# The aim of this file is to inspect the behavior of the NN's params with respect to the gradient of the cost function w.r.t. u and $\delta$

In [None]:
import numpy as np
import os, subprocess, sys
import scipy.io
from scipy.linalg import solve_continuous_are
from scipy.special import softmax
from typing import Optional, Callable, Tuple, Dict, List
import time
import warnings
import json
import matplotlib.pyplot as plt

try:
    import torch
    import torch.nn as nn
    import torch.nn.functional as F
    from torch.utils.tensorboard import SummaryWriter
    TORCH_AVAILABLE = True
except ImportError:
    TORCH_AVAILABLE = False
    warnings.warn("PyTorch not available. GPU training will not be available.")
    
from ocslc.switched_linear_mpc import SwitchedLinearMPC as SwiLin_casadi

from src.switched_linear_torch import SwiLin
from src.training import SwiLinNN

## Set environment variables

In [None]:
# Global settings
N_PHASES = 80
TIME_HORIZON = 10.0

# NN settings
N_CONTROL_INPUTS = 1
N_STATES = 3
N_NN_INPUTS = 3
N_NN_OUTPUTS = N_PHASES * (N_CONTROL_INPUTS + 1)  # +1 for the mode

# Casadi settings
MULTIPLE_SHOOTING = True
INTEGRATOR = 'exp'
HYBRID = False
PLOT = 'display'

## Compute cost gradient

In [None]:
# Gradient function
def gradient_func(params, indices=None, data=None):
    network.set_flat_params(params)
    network.zero_grad()
    
    if indices is not None:
        X_batch = X_train[indices]
        y_batch = y_train[indices]
    else:
        X_batch = X_train
        y_batch = y_train
    
    output = network(X_batch)
    
    # Compute Jacobian: derivative of each output w.r.t. parameters
    # Sum the output over the batch dimension to get a scalar loss
    jacobian = []
    for i in range(output.shape[1] if output.dim() > 1 else 1):
        network.zero_grad()
        if output.dim() > 1:
            output[:, i].sum().backward(retain_graph=True)
        else:
            output.sum().backward(retain_graph=True)
        
        grads_i = []
        for param in network.parameters():
            if param.grad is not None:
                grads_i.append(param.grad.view(-1).clone())
        jacobian.append(torch.cat(grads_i))

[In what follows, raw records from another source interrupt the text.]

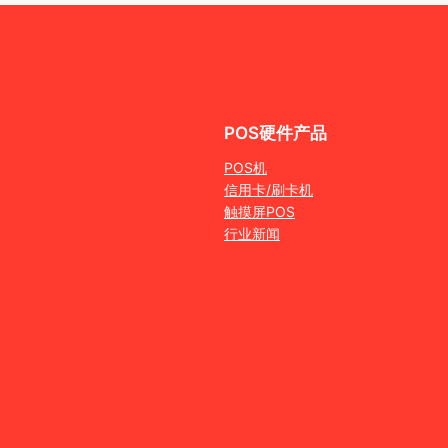
POS硬件产品
POS机
信用卡/刷卡机
触摸屏POS
行业新闻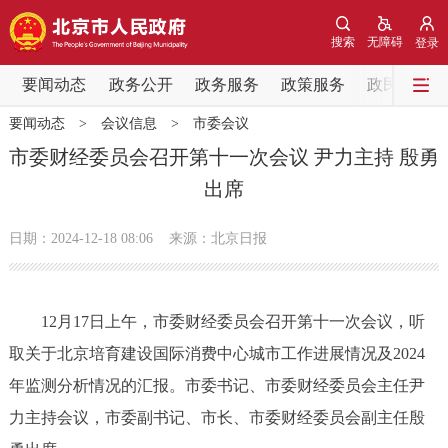
网站地图
搜索
无障碍
登录
要闻动态
要闻动态
政务公开
政务服务
政策服务
政民互动
要闻动态
>
会议信息
>
市委会议
党中央精神
国务院信息
中央部委动态
市委财经委员会召开第十一次会议 尹力主持 殷勇
出席
北京要闻
会议信息
部门动态
日期：2024-12-18 08:06
来源：北京日报
各区热点
政务公开
12月17日上午，市委财经委员会召开第十一次会议，听
取关于北京培育建设国际消费中心城市工作进展情况及2024
市领导
机构职能
政策服务
年监测分析情况的汇报。市委书记、市委财经委员会主任尹
政策兑现
政策解读
回应关切
力主持会议，市委副书记、市长、市委财经委员会副主任殷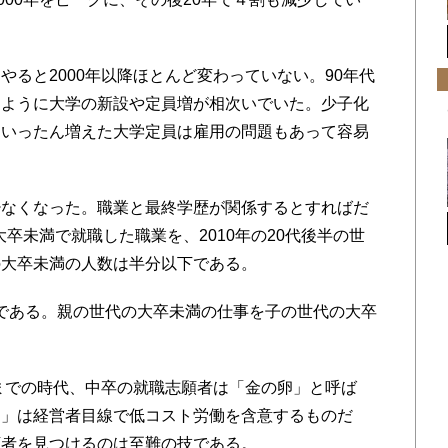
ると2000年以降ほとんど変わっていない。90年代
るように大学の新設や定員増が相次いでいた。少子化
、いったん増えた大学定員は雇用の問題もあって容易
なくなった。職業と最終学歴が関係するとすればだ
大卒未満で就職した職業を、2010年の20代後半の世
の大卒未満の人数は半分以下である。
同様である。親の世代の大卒未満の仕事を子の世代の大卒
までの時代、中卒の就職志願者は「金の卵」と呼ば
卵」は経営者目線で低コスト労働を含意するものだ
願者を見つけるのは至難の技である。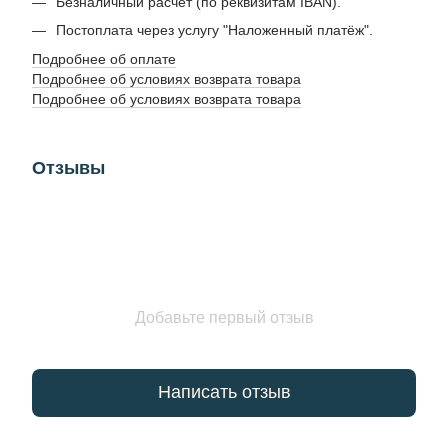
Безналичный расчет (по реквизитам IBAN).
Постоплата через услугу "Наложенный платёж".
Подробнее об оплате
Подробнее об условиях возврата товара
Подробнее об условиях возврата товара
Отзывы
Добавьте первый отзыв
Написать отзыв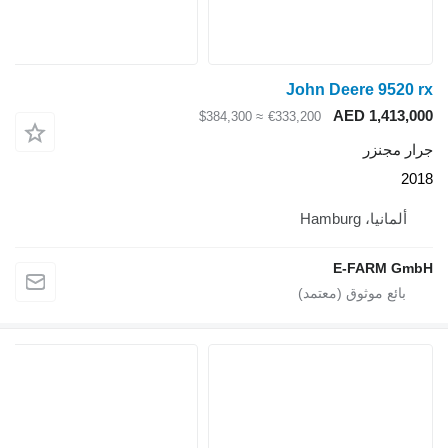
John Deere 9520 rx
AED 1,413,000
≈ $384,300
€333,200
جرار مجنزر
2018
ألمانيا، Hamburg
E-FARM GmbH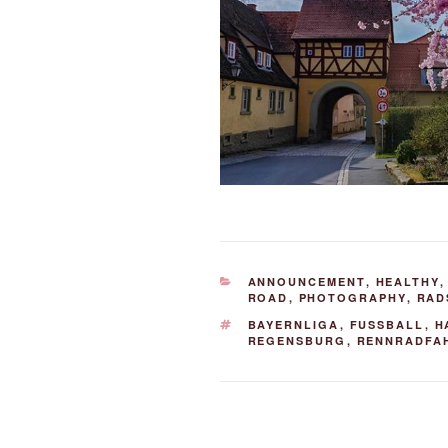
KATEGORIEN
ANNOUNCEMENT
,
HEALTHY
ROAD
,
PHOTOGRAPHY
,
RAD
SCHLAGWÖRTER
BAYERNLIGA
,
FUSSBALL
,
H
REGENSBURG
,
RENNRADFA
Beitrags-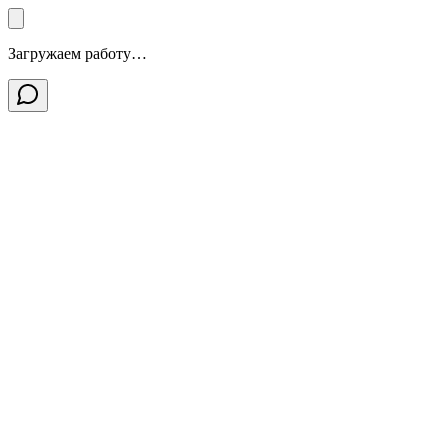
Загружаем работу…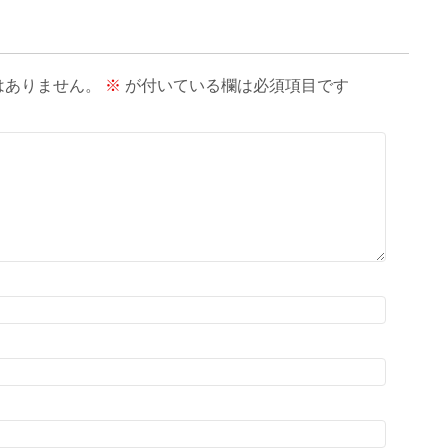
はありません。
※
が付いている欄は必須項目です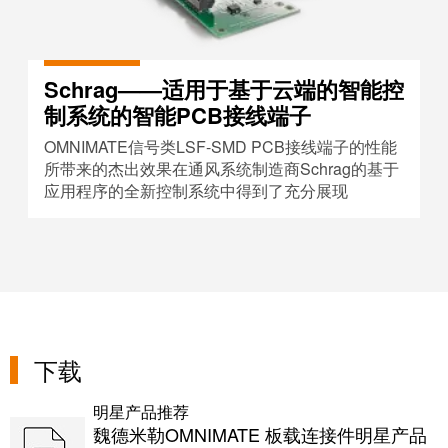
Schrag——适用于基于云端的智能控
制系统的智能PCB接线端子
OMNIMATE信号类LSF-SMD PCB接线端子的性能
所带来的杰出效果在通风系统制造商Schrag的基于
应用程序的全新控制系统中得到了充分展现
下载
明星产品推荐
魏德米勒OMNIMATE 板载连接件明星产品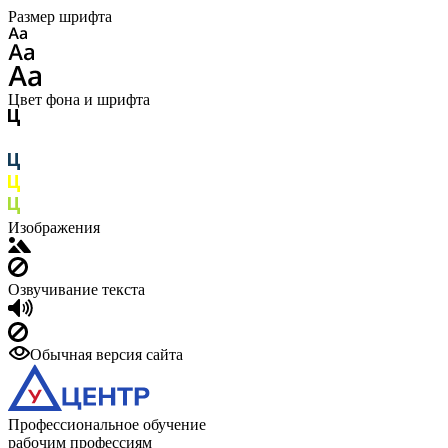
Размер шрифта
Цвет фона и шрифта
Изображения
Озвучивание текста
Обычная версия сайта
Профессиональное обучение
рабочим профессиям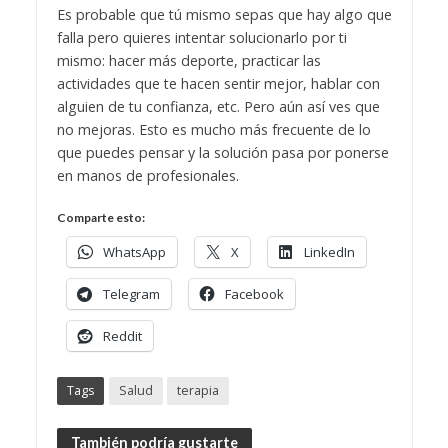
Es probable que tú mismo sepas que hay algo que
falla pero quieres intentar solucionarlo por ti
mismo: hacer más deporte, practicar las
actividades que te hacen sentir mejor, hablar con
alguien de tu confianza, etc. Pero aún así ves que
no mejoras. Esto es mucho más frecuente de lo
que puedes pensar y la solución pasa por ponerse
en manos de profesionales.
Comparte esto:
WhatsApp
X
LinkedIn
Telegram
Facebook
Reddit
Tags
Salud
terapia
También podría gustarte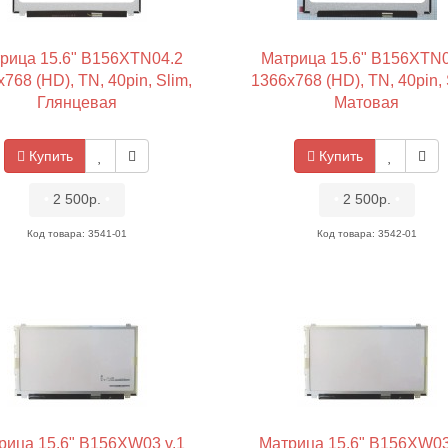
рица 15.6" B156XTN04.2
Матрица 15.6" B156XTN0
768 (HD), TN, 40pin, Slim,
1366x768 (HD), TN, 40pin, 
Глянцевая
Матовая
Купить
Купить
•
2 500р.
•
•
2 500р.
•
Код товара: 3541-01
Код товара: 3542-01
рица 15.6" B156XW03 v.1
Матрица 15.6" B156XW03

    jacobian = torch.stack(jacobian)  # Shape: (n_outputs, n_params)
    
    # Include the derivative of the loss w.r.t. the outputs of the NN
    
    if network.output_activation == 'softmax' and y_batch.dtype == torch.long:
        loss = criterion(output, y_batch)
    else:
        loss = criterion(output, y_batch)
    
    print(f"Loss: {loss.item()}")
    print(f"Loss shape: {loss.shape}")
    input("Press Enter to continue...")
    loss.backward()
    
    # Collect gradients
    grads = []
    for param in network.parameters():
        if param.grad is not None:
            grads.append(param.grad.view(-1))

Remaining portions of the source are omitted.